Décisions | Chambre pénale de recours

1 resultats
PS/36/2024

ACPR/425/2024 du 10.06.2024 ( RECUSE ) , IRRECEVABLE

Descripteurs : RÉCUSATION;MINISTÈRE PUBLIC
Normes : CPP.58
RÉPUBLIQUE ET CANTON DE GENÈVE

POUVOIR JUDICIAIRE

PS/36/2024 ACPR/425/2024

COUR DE JUSTICE

Chambre pénale de recours

Arrêt du lundi 10 juin 2024

 

Entre

A______, domicilié ______, comparant en personne,

requérant,

et

B______, procureur, p. a. MINISTÈRE PUBLIC de la République et canton de Genève, route de Chancy 6b, 1213 Petit-Lancy, case postale 3565, 1211 Genève 3,

cité.

 


 

EN FAIT :

A. Par acte expédié le 3 mai 2024 au Ministère public, qui l’a transmis à réception au greffe de la Chambre de céans, A______ demande la récusation du procureur B______, chargé, sous la référence P/1______/2023, d'une plainte pénale déposée contre lui par C______, ainsi que la récusation du Ministère public dans son ensemble.

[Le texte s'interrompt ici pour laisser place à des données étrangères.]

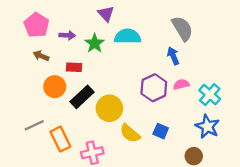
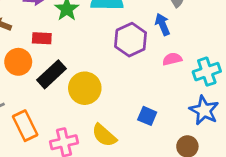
purple hexagon: (154, 88) -> (131, 40), moved
cyan cross: (210, 95) -> (207, 72), turned 30
yellow semicircle: (130, 133) -> (104, 135), moved

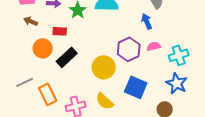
purple hexagon: (131, 40) -> (129, 49), moved
yellow circle: (85, 88) -> (104, 67), moved
blue square: (147, 116) -> (136, 87), size x1.6

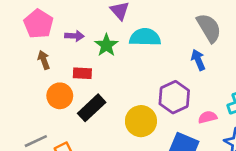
brown arrow: (31, 21) -> (44, 60), turned 48
pink semicircle: (154, 46) -> (208, 117), moved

B. Les faits pertinents pour l'issue du litige sont les suivants :

a. Par plainte du 22 août 2023, C______ reproche à A______ une tentative de contrainte, pour s’être vu notifier de sa part, le 10 mai précédent, un commandement de payer de CHF 3'000'000.-.

b. Au procureur B______, chargé de la cause, qui l’avait convoqué (le 29 février 2024) pour le 20 mars suivant, A______ a excipé d’un déplacement qui l’empêcherait de comparaître.

Livrant au passage ses réflexions sur un litige qui l’avait opposé, lui et un client, à C______ et à une cliente de celui-ci (procédure P/2______/2015), A______ énumérait des questions à ce sujet, estimant que l’absence de réaction du Ministère public dans les différents aléas procéduraux et judiciaires de cette affaire soulevait des questions sur l’indépendance de l’autorité de poursuite.

c. L’audience a été annulée. A______ en a remercié B______, ajoutant que, « évidemment », il se tenait « dorénavant » à sa disposition.

d. Le 9 avril 2024, A______ – dans une lettre intitulée « poursuite à ouvrir contre C______ » – a transmis à B______, « sous réserve de toute éventuelle demande de récusation », une lettre qu’il avait envoyée à l’avocat de C______ (le 31 août 2023). Il attendait une réponse du procureur sous cinq jours, faute de quoi il « agirait ».

e. Le 11 avril 2024, B______ l’a convoqué, en qualité de prévenu, pour le 6 mai 2024. Ce jour-là, il n’a pas comparu.

C. a. Dans sa requête, A______ invoque une procédure P/2______/2015 ouverte contre lui sur plainte de C______. Cette affaire [dans laquelle il sera condamné pour diffamation et injure, v. l’arrêt du Tribunal fédéral 6B_1254/2019 du 16 mars 2020 auquel il se réfère implicitement] lui avait valu d’être dénoncé à la Commission du barreau, alors que le Ministère public observait le mutisme sur les « mensonges » de celui-ci dans cette procédure et avait « manipulé » la loi. Dès lors, tant le Ministère public que B______ n’avaient plus ni impartialité ni indépendance.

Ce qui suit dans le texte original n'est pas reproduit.